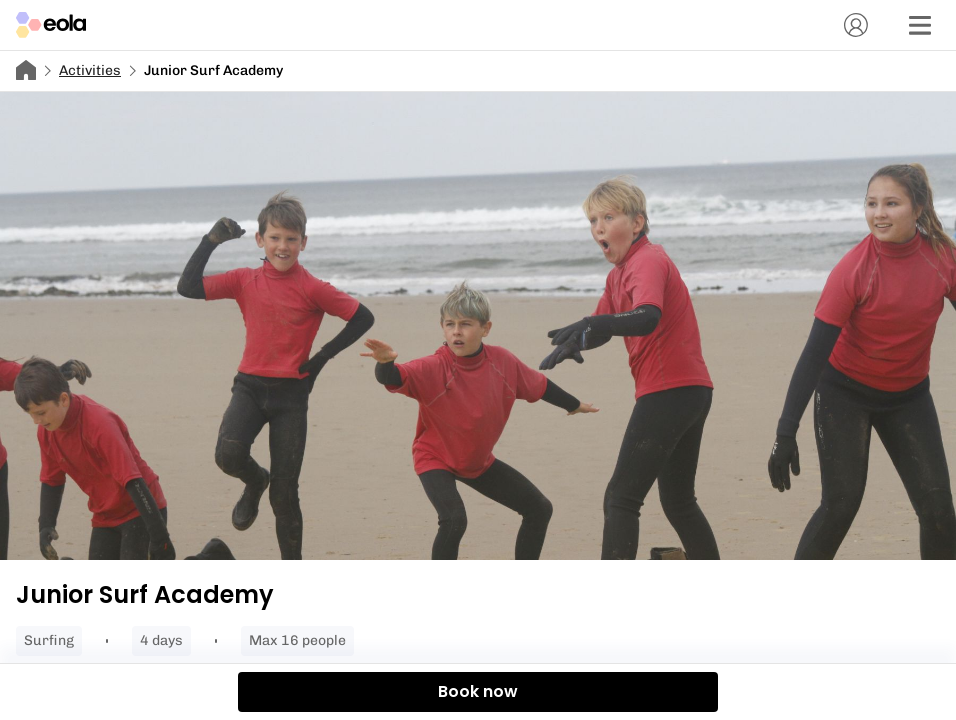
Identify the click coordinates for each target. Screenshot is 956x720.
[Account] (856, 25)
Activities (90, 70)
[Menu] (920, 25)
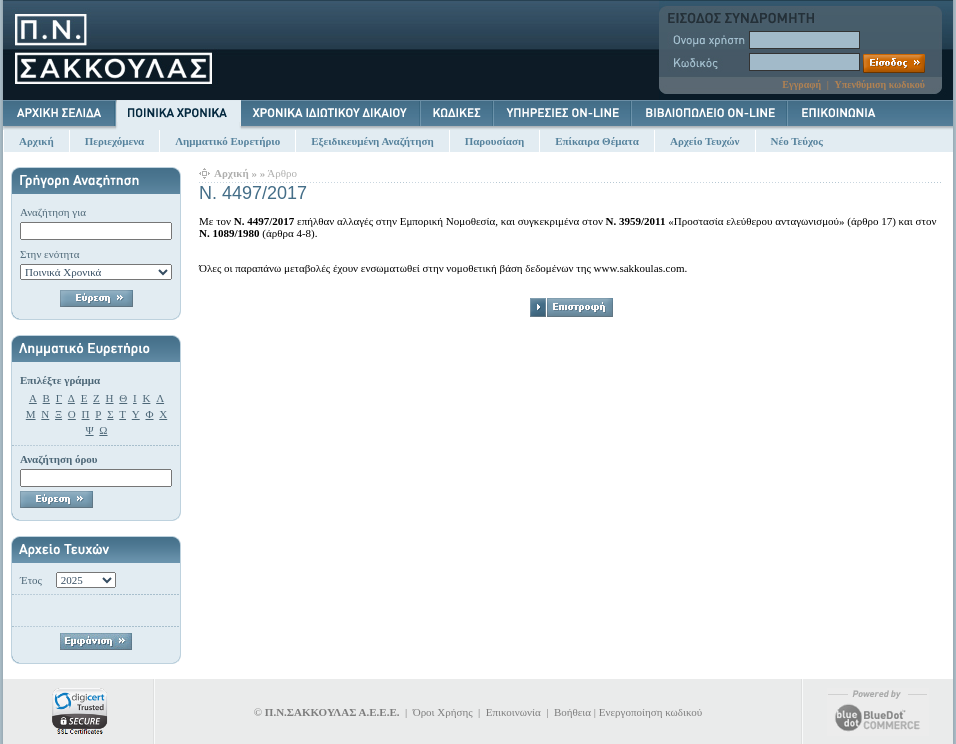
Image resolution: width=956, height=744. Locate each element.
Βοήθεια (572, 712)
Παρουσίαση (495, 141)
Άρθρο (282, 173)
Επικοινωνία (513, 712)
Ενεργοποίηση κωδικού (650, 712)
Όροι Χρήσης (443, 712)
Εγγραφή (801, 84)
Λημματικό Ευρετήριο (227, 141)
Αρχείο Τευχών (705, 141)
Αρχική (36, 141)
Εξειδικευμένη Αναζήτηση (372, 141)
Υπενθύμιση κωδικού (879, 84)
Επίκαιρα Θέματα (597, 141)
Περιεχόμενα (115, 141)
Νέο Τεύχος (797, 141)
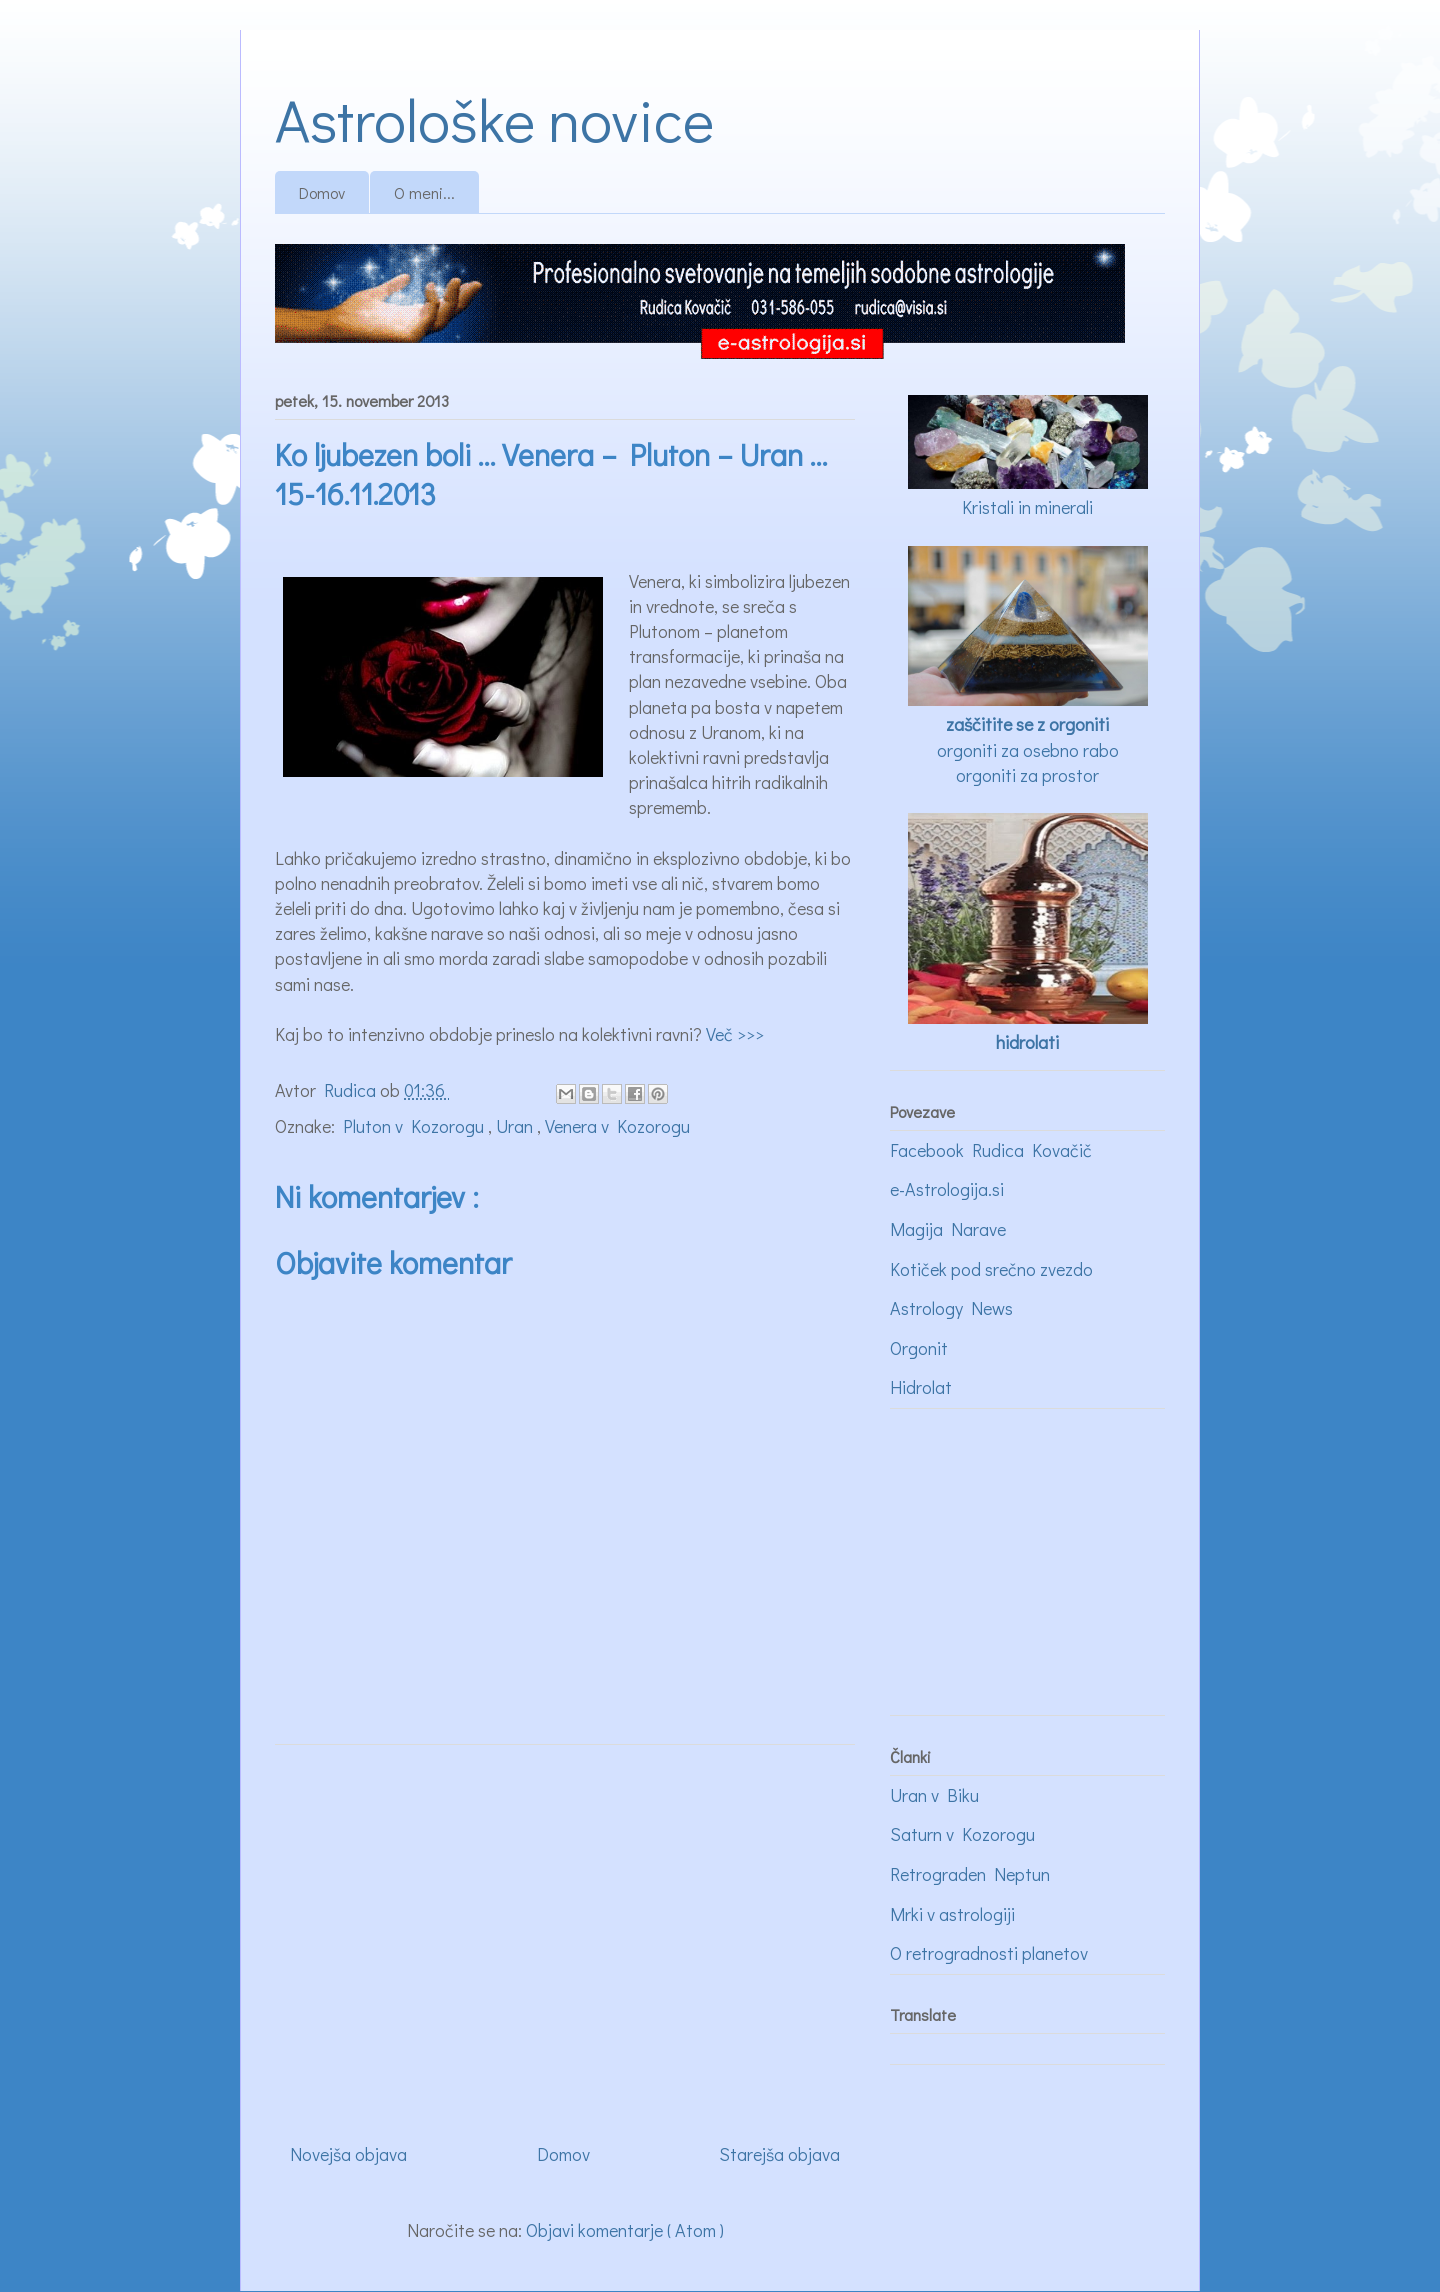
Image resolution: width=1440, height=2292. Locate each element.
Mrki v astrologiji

★ ★ ★

Task goal:
When the line that holds "Αρχική (36, 141)" is reached, begin duplicating exactly, and continue through the last line of the listing, skipping the pictures; output nothing else.

Answer section:
Αρχική (36, 141)
Εξειδικευμένη Αναζήτηση (372, 141)
Υπενθύμιση κωδικού (879, 84)
Επίκαιρα Θέματα (597, 141)
Περιεχόμενα (115, 141)
Νέο Τεύχος (797, 141)
Image resolution: width=1440, height=2292. Locate each element.
Mrki v astrologiji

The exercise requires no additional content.